AIM OF THE EXERCISE: Give back a single number: the count of lines in the data that contain the string "wpercy".

DATA UNDER STUDY:
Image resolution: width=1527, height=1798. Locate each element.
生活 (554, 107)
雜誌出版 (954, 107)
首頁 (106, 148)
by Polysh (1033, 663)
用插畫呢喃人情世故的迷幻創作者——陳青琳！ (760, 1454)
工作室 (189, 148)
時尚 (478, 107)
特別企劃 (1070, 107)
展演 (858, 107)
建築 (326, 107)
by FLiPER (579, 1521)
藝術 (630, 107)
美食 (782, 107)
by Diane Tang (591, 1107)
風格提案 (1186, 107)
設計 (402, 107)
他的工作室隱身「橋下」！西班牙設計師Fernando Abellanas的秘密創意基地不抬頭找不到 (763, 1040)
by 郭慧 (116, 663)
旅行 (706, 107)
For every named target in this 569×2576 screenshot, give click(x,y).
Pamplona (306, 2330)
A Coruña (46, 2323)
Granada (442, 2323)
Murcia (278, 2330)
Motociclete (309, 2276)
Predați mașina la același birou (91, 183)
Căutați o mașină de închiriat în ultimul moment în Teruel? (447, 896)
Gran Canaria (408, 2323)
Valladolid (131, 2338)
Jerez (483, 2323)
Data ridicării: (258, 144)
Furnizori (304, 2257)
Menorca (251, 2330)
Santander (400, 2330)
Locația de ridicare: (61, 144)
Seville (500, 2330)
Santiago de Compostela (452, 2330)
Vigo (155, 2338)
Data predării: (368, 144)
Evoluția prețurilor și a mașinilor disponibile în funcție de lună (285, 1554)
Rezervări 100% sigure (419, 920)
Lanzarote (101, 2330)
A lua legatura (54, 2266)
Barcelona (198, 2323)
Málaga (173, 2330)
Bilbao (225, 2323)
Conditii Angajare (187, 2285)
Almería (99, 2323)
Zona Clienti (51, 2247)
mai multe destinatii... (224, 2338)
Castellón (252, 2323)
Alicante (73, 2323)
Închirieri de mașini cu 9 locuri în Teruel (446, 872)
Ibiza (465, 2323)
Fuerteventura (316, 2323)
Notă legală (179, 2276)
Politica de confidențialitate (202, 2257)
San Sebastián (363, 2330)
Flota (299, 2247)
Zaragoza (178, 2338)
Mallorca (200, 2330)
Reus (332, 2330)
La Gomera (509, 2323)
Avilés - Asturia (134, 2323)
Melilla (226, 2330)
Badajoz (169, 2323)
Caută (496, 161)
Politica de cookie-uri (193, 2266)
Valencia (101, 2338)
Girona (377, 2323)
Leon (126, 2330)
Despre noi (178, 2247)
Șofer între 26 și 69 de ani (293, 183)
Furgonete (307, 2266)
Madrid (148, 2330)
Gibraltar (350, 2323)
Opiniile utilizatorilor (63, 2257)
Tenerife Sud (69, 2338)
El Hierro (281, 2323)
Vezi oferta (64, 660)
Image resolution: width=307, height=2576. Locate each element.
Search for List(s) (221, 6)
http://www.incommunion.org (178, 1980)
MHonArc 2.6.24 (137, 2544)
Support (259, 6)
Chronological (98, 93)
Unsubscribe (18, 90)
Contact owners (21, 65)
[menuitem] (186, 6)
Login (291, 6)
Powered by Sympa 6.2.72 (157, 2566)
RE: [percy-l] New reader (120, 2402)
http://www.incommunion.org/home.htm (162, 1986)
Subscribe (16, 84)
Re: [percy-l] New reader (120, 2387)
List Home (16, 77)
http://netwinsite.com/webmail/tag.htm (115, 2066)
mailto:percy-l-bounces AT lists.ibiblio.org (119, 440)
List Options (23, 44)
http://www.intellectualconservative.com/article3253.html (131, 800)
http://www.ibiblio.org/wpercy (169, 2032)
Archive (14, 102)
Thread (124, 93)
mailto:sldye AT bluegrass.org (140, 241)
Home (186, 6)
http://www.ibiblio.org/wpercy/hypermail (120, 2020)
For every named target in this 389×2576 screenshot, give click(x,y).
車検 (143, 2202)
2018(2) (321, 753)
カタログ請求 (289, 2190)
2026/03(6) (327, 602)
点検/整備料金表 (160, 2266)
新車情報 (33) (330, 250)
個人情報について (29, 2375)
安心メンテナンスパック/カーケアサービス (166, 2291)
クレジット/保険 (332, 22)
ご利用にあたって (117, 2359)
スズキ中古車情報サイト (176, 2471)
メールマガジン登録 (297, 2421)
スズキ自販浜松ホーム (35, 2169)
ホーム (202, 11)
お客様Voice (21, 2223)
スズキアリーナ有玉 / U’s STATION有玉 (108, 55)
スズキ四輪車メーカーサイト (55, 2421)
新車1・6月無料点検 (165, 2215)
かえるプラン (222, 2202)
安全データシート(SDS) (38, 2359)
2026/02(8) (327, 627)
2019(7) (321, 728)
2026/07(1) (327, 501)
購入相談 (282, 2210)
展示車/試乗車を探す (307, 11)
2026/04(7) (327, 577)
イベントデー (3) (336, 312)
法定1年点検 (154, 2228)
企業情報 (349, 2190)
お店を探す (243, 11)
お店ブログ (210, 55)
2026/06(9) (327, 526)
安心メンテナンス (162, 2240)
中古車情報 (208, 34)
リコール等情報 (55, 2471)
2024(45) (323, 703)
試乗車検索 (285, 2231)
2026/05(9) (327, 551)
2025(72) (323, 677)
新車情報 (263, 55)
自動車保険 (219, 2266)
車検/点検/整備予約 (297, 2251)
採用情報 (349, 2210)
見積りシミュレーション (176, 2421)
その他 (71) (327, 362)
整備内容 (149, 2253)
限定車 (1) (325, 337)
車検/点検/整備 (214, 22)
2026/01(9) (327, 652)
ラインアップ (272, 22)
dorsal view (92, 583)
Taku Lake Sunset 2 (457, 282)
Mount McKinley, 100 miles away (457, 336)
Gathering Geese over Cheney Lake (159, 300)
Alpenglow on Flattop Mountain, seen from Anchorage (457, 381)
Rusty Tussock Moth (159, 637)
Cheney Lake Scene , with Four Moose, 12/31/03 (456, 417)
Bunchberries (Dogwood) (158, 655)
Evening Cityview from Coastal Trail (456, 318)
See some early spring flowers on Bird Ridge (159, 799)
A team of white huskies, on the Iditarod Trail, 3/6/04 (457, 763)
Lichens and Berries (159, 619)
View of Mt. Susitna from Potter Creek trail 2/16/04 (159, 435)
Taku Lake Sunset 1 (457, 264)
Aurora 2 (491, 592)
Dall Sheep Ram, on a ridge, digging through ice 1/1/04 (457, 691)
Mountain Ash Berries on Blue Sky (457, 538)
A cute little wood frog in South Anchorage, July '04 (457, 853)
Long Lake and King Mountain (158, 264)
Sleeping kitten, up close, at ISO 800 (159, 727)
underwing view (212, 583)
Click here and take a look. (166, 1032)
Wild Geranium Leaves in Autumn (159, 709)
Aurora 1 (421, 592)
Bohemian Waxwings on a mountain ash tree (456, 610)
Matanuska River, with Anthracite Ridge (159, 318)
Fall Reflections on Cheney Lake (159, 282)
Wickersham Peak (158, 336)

RESULT OF THIS EXERCISE: 2